The AMRC Composite Centre worked with Sheffield-based Tinsley Bridge and Performance Engineered Solutions, in Rotherham, on the Lightweight Metal Composite Hybrid (LiMeCH) project which, with £400,000 in funding from Innovate UK, created a lighter alternative to the tubular steel bar currently used for suspension units.
“Lightweighting is top of the agenda for our customers,” said Russell Crow, director of engineering at Tinsley Bridge. “That is even more so when they are looking at alternative propulsion systems, such as electric drive trains and alternative fuels, because every gram they can save offsets the additional mass they have to carry for the batteries or hydrogen fuel tank.”
Carbon fibre composites are not yet widely used in the volume automotive sector for functional parts such as suspension systems where the industry standard is a steel tube welded to metallic end fittings. Replacing the steel with lighter materials can improve fuel efficiency, helping operators meet new emissions regulations, and composite materials are less affected by fatigue so their use can deliver increased reliability without compromising performance.

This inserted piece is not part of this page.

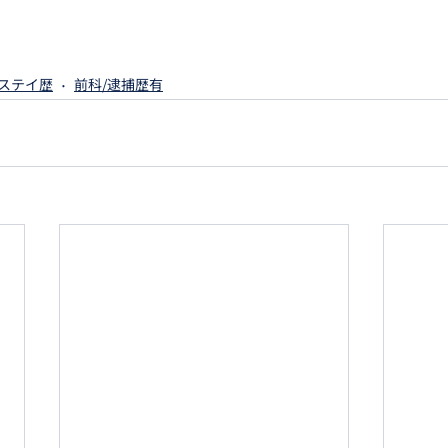
ステイ歴
前科/逮捕歴有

In the two-year LiMeCH project, the consortium aimed to create a suitable joint between a composite tube and a metallic end fitting that together form an anti-roll bar (ARB), a key part of a vehicle’s suspension unit.
Russell says as a minimum the joint needed to be capable of transmitting the same loads as the equivalent part manufactured from steel spring.
He said: “The key was finding a modular system. This project was not about making a very expensive composite part, but about how we could bond together metallics and composites to create high configurability from a low number of stock parts.”
Performance Engineered Solutions (PES) used its expertise in composites and lightweight materials to design the ARBs, employing Finite Element Analysis (FEA) to simulate the process prior to manufacture to determine whether the proposed designs could resist the loads an ARB is subjected to.
Stefan Dalberg, senior design engineer at Performance Engineered Solutions, said: “We needed to consider the ease of manufacture as well as the material selection, adhesive selection and how it would perform during non-destructive testing (NDT).”
The AMRC’s Composite Centre produced four anti-roll bar prototypes using its MF Tech filament winding system in which filaments of carbon, impregnated with resin, are wound onto a rotating mandrel to form a desired shape. PES penetratively inspected the inside of the bar using CT scanning technology, then used an in-house light scanning system to visually inspect the parts.